Paul’s belief in Austrian Economics sits well with me. He professes an adherence to the writings of Bastiat, Hayek, Hazlitt, and von Misses, all advocates of the philosophy of John Locke. He believes government’s role is to protect our rights to life, liberty and the pursuit of happiness with the latter including you property which includes the fruits of your labor.

However, there are many of Ron Paul’s beliefs where I deviate by 180 degrees such as accusing Abraham Lincoln of causing a “senseless” war and ruling with an “iron fist.” Or regarding Ronald Reagan’s presidency as a “dramatic failure.” Or proposing the legalization of prostitution and heroin use. Or calling America the most “aggressive, extended and expansionist” empire in world history. Or promising to abolish the CIA, depart NATO and withdraw military protection from South Korea. Or blaming terrorism on American militarism, since “they’re terrorists because we’re occupiers.” Or accusing the American government of a Sept. 11 “cover-up” and calling for an investigation headed by Dennis Kucinich. Or describing the killing of Osama bin Laden as “absolutely not necessary.” Or affirming that he would not have sent American troops to Europe to end the Holocaust. Or excusing Iranian nuclear ambitions as “natural,” while dismissing evidence of those ambitions as “war propaganda.” Or publishing a newsletter stating that the 1993 World Trade Center attack might have been “a setup by the Israeli Mossad.

Since the election of Barack Obama in 2008 there has never been such a wide-spread knowledge of the Constitution and Austrian Economics among voters. People are now looking at the role of government in a much different light than four or five years ago. This is a good development. Much of this is due to the debate over the passage of ObamaCare, something the American people do not want.

In closing I refer to what Krauthammer had to say in his recent Washington Post column, of which I find much to agree with:

“Paul won’t quit before the Republican convention in Tampa. He probably will not do well in South Carolina or Florida, but with volunteers even in the more neglected caucus states, he will be relentlessly collecting delegates until Tampa. His goal is to have the second-most delegates, a position of leverage from which to influence the platform and demand a prime-time speaking slot — before deigning to support the nominee at the end. The early days of the convention, otherwise devoid of drama, could very well be all about Paul.

The Democratic convention will be a tightly scripted TV extravaganza extolling the Prince and his wise and kindly rule. The Republican convention could conceivably feature a major address by Paul calling for the abolition of the Fed, FEMA and the CIA; American withdrawal from everywhere; acquiescence to the Iranian bomb — and perhaps even Paul’s opposition to a border fence lest it be used to keep Americans in. Not exactly the steady, measured, reassuring message a Republican convention might wish to convey. For libertarianism, however, it would be a historic moment: mainstream recognition at last.
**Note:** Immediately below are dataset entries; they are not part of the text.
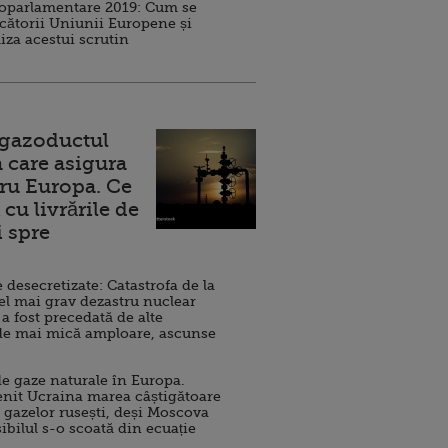
roparlamentare 2019: Cum se
cătorii Uniunii Europene și
iza acestui scrutin
 gazoductul
 care asigura
ru Europa. Ce
cu livrările de
i spre
esecretizate: Catastrofa de la
el mai grav dezastru nuclear
 a fost precedată de alte
de mai mică amploare, ascunse
e gaze naturale în Europa.
nit Ucraina marea câștigătoare
 gazelor rusești, deși Moscova
sibilul s-o scoată din ecuație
Put aside your own view of libertarianism or of Paul himself. I see libertarianism as an important critique of the Leviathan state, not a governing philosophy. As for Paul himself, I find him a principled, somewhat wacky, highly engaging eccentric. But regardless of my feelings or yours, the plain fact is that Paul is nurturing his movement toward visibility and legitimacy.

Paul is 76. He knows he’ll never enter the promised land. But he’s clearing the path for son Rand, his better placed (Senate vs. House), more moderate, more articulate successor.

And it matters not whether you find amusement in libertarians practicing dynastic succession. What Paul has already wrought is a signal achievement, the biggest story yet of this presidential campaign.”